= TASK REQUIREMENTS =
Where in the data below does the word "turnat" appear? Copy each line that holds it.

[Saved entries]
»»

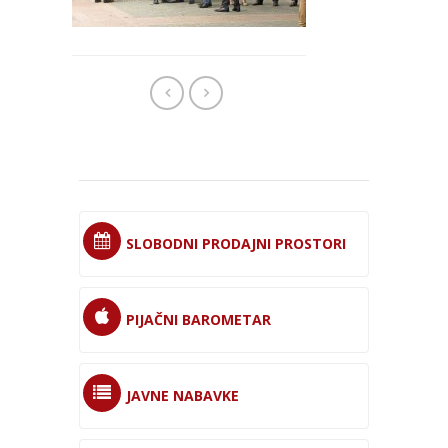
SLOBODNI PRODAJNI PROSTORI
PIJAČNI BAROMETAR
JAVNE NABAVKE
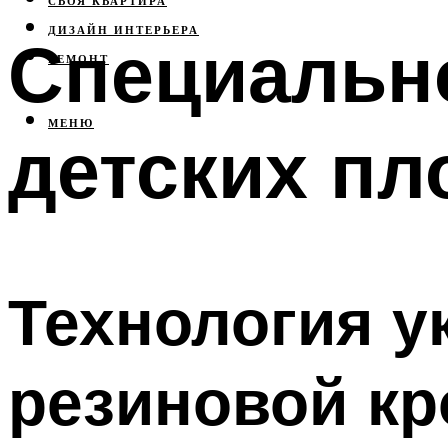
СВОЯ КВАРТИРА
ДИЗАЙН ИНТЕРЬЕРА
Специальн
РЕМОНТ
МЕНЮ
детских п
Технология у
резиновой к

««
»»

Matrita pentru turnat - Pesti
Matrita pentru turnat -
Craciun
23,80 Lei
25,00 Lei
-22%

««

= RESPONSE TO THIS EXERCISE =
Matrita pentru turnat - Pesti
Matrita pentru turnat -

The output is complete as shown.